[What you should do] Please tally how many lines of the material below include the word "अवयव", giving only the number.

[The records]
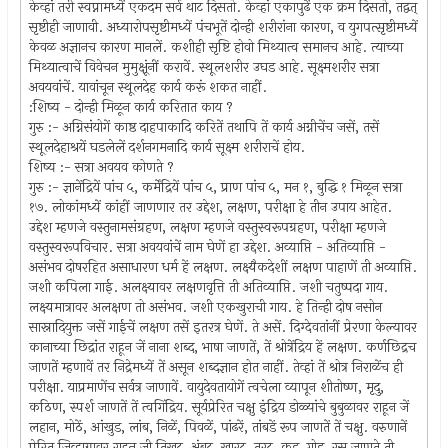
केव्हां तरी स्वप्नामध्यें एकदम सर्व थाट दिसतो. केव्हां एकापुढें एक क्रम दिसतो, तद्वत्
सृष्टीही जाणावी. अध्यारोपसृष्टीमध्यें पंचभूतें दोन्ही शरीरांना कारण, व युगपत्सृष्टीमध्यें
केवळ अज्ञानच कारण मानलें. कशीही सृष्टि होवो मिथ्यात्व समानच आहे. त्याच्या
मिथ्यात्वाचें विवेचन मुमुक्षूंनीं करावें. स्थूलशरीर उघड आहे. सूक्ष्मशरीर सत्रा
अवयवांचें. यावांचून स्थूलदेह कार्य करूं शकत नाहीं.
:शिष्य - दोन्ही मिळून कार्य करितात काय ?
गुरु :- अग्निसंयोगें काष्ठ दाहपाकादि करितें तथापि तें कार्य अग्नीचेंच जसें, तसें
स्थूलदेहाश्रयें घडलेलें दर्शनगमनादि कार्य सूक्ष्म शरीराचें होय.
शिष्य :- सत्रा अवयव कोणते ?
गुरु :- ज्ञानेंद्रियें पांच ५, कर्मेंद्रियें पांच ५, प्राण पांच ५, मन १, बुद्धि १ मिळून सत्रा
१७. लोकांमध्यें कांहीं जाणणार तर उद्देश, लक्षण, परीक्षा हे तीन उपाय आहेत.
उद्देश म्हणजे वस्तुनामसंग्रहण, लक्षण म्हणजे वस्तुस्वरूपग्रहण, परीक्षा म्हणजे
वस्तुस्वरूपविचार. सत्रा अवयवांचें नाम घेणें हा उद्देश. अव्याप्ति - अतिव्याप्ति -
असंभव दोषरहित असाधारण धर्म हें लक्षण. लक्ष्यैकदेशीं लक्षण पाहाणें ती अव्याप्ति.
जशी कपिला गाई. अलक्ष्यावर लक्षणवृत्ति ती अतिव्याप्ति. जशी चतुष्पदा गाय.
लक्ष्यमात्रावर अलक्षण तो असंभव. जशी एकखुराची गाय. हे तिन्ही दोष नसोन
सास्नादियुक्त जसें गाईचें लक्षण तसें इतरत्र घेणें. ते असें. दिग्देवतांनीं प्रेरणा केल्यावर
कानाच्या छिद्रांत राहून जें नाना शब्द, भाषा जाणतें, तें श्रोत्रेंद्रिय हें लक्षण. कर्णछिद्रच
जाणतें म्हणावें तर निद्रेमध्यें तें असून शब्दज्ञान होत नाहीं. तेव्हां तें श्रोत्र निराळेंच ही
परीक्षा. याप्रमाणेंच सर्वत्र जाणावें. वायुदेवतायोगें त्वचेला व्यापून शीतोष्ण, मृदु,
कठिण, स्पर्श जाणतें तें त्वगिंद्रिय. सूर्यप्रेरित चक्षु इंद्रिय डोळ्यांचे बुबुळावर राहून जें
लहान, मोठें, आंखुड, लांब, निळें, पिवळें, पांढरें, तांबडें रूप जाणतें तें चक्षु. वरुणानें
प्रेरित जिव्हाग्रावर राहून जी तिखट, अंबट, खारट, तुरट, कडु, गोड, रस जाणते ती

[Solution for this problem] 3